Pour ne pas finir comme Roméo et Juliette @Monfort Théâtre, le 24 Janvier 2023

Baptême du feu avec la compagnie La Cordonnerie et quelle réussite ! Attention création à classer comme un Objet Théâtral Non Identifié. Un atypique objet plein de poésie, à mi-chemin entre le théâtre et le cinéma. La création rappelle, proportion gardée, le bijou cinématographique Her de Spike Jonze

© La Cordonnerie

C'est l'histoire de Romy et Pierre. Ils vivent dans deux villes très différentes. Oubliez l'Italie et Vérone. Oubliez aussi les Capulet et les Montaigus. Pensez juste à deux villes séparées par un pont. Chacun vit à chaque extrémité. Pierre vit dans un monde en apparence normal, peuplé d'humains. Il écrit pour la radio des horoscopes dits shakespeariens, inspirés des textes du dramaturge britannique. Il vit seul en colocation avec son chat, Othello. Romy, passe ses journées dans un monde étrange où les habitants possèdent des visages invisibles, portent des espèces de cagoules en mousse qui leur donnent un visage hors du commun. Championne de ping-pong, quand elle n'est pas en entraînement, elle s'occupe de son père mourant. Celui-ci succombe des suites d'une maladie. Il ne l'a jamais caché à sa fille ; il veut voir la mer. C'est en allant disperser ses cendres qu'elle traverse le pont et qu'elle fait la rencontre "fantastique" de Pierre.

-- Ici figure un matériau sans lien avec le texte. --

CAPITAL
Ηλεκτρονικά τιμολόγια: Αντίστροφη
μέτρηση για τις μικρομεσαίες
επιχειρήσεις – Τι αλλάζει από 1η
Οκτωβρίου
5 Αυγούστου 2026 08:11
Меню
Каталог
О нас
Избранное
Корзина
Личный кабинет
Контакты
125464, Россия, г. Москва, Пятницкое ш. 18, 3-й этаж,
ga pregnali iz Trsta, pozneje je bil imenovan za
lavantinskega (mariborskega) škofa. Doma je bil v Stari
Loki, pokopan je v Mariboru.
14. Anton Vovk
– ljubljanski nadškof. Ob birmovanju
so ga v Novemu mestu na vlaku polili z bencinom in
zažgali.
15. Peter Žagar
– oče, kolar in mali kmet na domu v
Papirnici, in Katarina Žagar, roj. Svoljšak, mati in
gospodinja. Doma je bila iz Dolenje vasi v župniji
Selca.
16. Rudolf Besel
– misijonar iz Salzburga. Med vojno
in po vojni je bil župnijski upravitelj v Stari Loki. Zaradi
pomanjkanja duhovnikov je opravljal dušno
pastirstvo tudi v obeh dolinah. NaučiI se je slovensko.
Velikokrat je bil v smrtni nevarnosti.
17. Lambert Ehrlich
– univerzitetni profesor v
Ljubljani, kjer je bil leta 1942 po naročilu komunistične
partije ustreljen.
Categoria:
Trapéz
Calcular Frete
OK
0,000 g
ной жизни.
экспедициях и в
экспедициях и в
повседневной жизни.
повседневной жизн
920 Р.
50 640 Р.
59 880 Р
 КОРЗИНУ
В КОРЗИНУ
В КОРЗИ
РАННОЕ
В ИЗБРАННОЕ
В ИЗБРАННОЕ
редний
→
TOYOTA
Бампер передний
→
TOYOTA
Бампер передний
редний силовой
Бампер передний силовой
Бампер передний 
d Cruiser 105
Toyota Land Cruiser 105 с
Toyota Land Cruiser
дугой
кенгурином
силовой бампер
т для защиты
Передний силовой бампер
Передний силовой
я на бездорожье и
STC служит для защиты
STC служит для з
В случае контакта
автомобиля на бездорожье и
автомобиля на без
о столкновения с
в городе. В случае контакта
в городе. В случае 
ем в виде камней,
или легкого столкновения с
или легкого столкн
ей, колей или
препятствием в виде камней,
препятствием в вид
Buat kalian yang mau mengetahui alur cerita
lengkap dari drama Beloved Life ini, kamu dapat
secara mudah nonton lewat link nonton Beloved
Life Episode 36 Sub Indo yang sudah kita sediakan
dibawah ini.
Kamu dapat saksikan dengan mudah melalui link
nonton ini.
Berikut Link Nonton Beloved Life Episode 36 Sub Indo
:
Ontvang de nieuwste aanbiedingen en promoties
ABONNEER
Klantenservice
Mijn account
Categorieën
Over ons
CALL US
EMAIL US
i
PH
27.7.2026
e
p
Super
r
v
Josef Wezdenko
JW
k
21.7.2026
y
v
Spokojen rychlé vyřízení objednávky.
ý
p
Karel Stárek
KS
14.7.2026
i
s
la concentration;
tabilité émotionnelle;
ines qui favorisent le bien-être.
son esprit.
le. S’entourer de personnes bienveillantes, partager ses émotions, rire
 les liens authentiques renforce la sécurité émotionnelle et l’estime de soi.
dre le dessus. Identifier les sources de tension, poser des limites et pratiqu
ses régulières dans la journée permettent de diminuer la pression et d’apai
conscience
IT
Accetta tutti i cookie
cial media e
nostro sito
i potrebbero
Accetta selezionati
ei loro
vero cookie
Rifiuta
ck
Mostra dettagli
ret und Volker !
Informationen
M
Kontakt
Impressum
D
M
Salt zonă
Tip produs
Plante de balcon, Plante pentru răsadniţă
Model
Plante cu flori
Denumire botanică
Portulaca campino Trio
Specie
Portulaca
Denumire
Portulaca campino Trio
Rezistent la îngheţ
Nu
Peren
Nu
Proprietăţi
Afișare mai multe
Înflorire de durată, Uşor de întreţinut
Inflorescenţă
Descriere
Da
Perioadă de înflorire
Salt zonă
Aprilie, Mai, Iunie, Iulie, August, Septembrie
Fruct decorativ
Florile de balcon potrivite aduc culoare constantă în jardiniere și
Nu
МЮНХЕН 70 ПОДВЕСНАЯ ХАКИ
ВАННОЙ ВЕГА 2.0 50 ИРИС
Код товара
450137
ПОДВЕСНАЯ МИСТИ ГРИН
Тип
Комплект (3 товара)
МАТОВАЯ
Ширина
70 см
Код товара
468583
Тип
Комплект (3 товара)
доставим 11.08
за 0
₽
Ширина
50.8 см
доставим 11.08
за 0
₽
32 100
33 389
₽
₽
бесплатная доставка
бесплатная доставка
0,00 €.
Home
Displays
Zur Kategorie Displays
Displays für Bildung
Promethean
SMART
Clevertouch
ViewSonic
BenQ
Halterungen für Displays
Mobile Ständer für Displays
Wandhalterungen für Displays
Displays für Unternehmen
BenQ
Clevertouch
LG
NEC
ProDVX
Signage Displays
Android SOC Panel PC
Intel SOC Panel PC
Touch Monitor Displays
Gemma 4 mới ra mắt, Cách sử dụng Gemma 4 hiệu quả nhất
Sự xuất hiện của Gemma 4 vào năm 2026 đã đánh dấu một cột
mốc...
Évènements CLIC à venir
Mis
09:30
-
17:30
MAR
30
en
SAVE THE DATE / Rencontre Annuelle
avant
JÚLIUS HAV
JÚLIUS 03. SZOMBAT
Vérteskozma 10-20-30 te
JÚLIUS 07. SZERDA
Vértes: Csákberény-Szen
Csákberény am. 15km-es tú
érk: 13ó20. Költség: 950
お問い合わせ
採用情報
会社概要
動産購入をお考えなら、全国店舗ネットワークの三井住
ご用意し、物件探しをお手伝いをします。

Nous ne dévoilerons rien de plus de leur histoire extraordinaire. 

La Cordonnerie donne à voir la fabrique d'un véritable conte métaphysique qui réjouira petits et grands en passant par le partage de toute la magie autour de la scénographie et du bruitage ; un travail minutieux de grande originalité qui invite au voyage. Timothée JollyMathieu Ogier, Samuel Hercule et Métilde Weyergans investissent la grande salle du Monfort autour de la table de ping-pong pour y jouer les sons, les voix ou encore la musique et ainsi livrer une partition d'un nouveau genre en constante fabrication en dialogue permanent avec la vidéo. La Cordonnerie a créé un lien entre nous et de près, les prochaines créations nous suivrons.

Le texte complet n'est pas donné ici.